[Start of section]

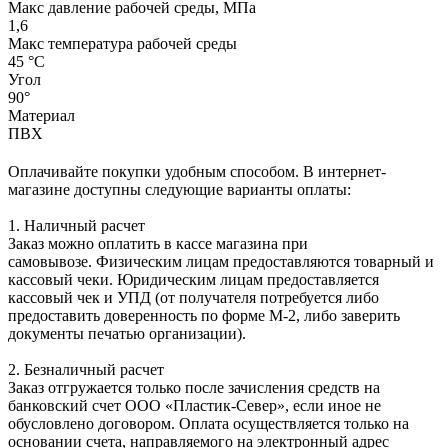
Макс давление рабочей среды, МПа
1,6
Макс температура рабочей среды
45 °С
Угол
90°
Материал
ПВХ
Оплачивайте покупки удобным способом. В интернет-
магазине доступны следующие варианты оплаты:
1. Наличный расчет
Заказ можно оплатить в кассе магазина при
самовывозе. Физическим лицам предоставляются товарный и
кассовый чеки. Юридическим лицам предоставляется
кассовый чек и УПД (от получателя потребуется либо
предоставить доверенность по форме М-2, либо заверить
документы печатью организации).
2. Безналичный расчет
Заказ отгружается только после зачисления средств на
банковский счет ООО «Пластик-Север», если иное не
обусловлено договором. Оплата осуществляется только на
основании счета, направляемого на электронный адрес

[End of section]

■ REQUIREMENT
With "кассовый" as the string to find, copy every line of the records that holds it.

■ REPLY
кассовый чеки. Юридическим лицам предоставляется
кассовый чек и УПД (от получателя потребуется либо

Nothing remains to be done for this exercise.